Além do advogado Humberto Adami, presidente do Instituto de Advocacia Racial e Ambiental (Iara), participaram do encontro, o reitor da Universidade Cidadania Zumbi dos Palmares, José Vicente, o advogado Cezar Degraf Matheus e o ministro Carlos Alberto Reis de Paula, o primeiro negro a ser nomeado para o TST.
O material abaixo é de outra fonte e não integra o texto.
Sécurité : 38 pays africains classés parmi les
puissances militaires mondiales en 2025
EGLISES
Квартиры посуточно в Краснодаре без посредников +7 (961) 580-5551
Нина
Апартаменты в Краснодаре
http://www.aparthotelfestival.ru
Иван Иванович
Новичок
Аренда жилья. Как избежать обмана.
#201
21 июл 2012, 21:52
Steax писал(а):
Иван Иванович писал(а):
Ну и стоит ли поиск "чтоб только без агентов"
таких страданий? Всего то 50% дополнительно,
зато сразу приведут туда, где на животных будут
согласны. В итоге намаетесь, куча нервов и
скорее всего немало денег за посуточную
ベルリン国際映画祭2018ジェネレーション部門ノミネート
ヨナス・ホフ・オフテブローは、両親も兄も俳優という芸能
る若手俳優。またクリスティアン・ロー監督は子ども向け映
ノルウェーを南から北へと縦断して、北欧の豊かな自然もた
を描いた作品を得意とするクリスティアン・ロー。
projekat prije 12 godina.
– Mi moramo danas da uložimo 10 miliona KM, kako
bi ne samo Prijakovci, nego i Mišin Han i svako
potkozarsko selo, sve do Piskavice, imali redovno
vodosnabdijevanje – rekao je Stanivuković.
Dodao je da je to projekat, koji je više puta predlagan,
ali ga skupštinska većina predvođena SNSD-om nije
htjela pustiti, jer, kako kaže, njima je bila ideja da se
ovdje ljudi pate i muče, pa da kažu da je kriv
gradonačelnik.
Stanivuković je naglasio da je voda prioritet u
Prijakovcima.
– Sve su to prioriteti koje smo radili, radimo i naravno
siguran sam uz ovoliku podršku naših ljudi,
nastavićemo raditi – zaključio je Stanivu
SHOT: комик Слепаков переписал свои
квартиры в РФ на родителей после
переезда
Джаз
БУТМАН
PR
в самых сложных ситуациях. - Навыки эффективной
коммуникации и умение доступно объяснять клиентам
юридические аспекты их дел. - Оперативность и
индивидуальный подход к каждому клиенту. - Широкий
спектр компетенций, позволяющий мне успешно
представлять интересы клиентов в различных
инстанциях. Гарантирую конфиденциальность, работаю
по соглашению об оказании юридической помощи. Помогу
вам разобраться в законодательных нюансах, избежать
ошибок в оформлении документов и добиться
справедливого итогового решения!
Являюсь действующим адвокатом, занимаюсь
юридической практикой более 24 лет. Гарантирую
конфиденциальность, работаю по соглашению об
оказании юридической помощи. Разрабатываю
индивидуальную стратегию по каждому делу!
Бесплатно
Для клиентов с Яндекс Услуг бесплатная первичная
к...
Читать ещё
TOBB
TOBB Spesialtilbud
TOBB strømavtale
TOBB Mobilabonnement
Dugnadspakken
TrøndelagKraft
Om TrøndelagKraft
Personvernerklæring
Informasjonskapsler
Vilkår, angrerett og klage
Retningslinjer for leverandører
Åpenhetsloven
O presidente do TST disse que a polêmica criada pela proposta de cotas raciais já demonstra que o assunto merece atenção de todos os setores da sociedade. Ele acrescentou haver a necessidade de uma mudança cultural e enfatizou a importância do diálogo entre os vários segmentos da sociedade.
O TST poderá sedirar em novembro um Seminário sobre a questão para marcar a passagem da Semana da Consciência Negra, conforme sugestão feita por Adami e demais participantes da audiência.
O advogado Humberto Adami apresentou ao ministro Ronaldo Leal os principais pontos do pedido de inquérito, que será apresentado ao Ministério Público em relação à discriminação racial nas Forças Armadas, no Itamaraty e na Igreja Católica. Segundo Adami , “dos 300 bispos brasileiros, os negros não passam de meia dúzia”. “O mesmo ocorre entre os generais do Exército e os diplomatas”, acrescentou.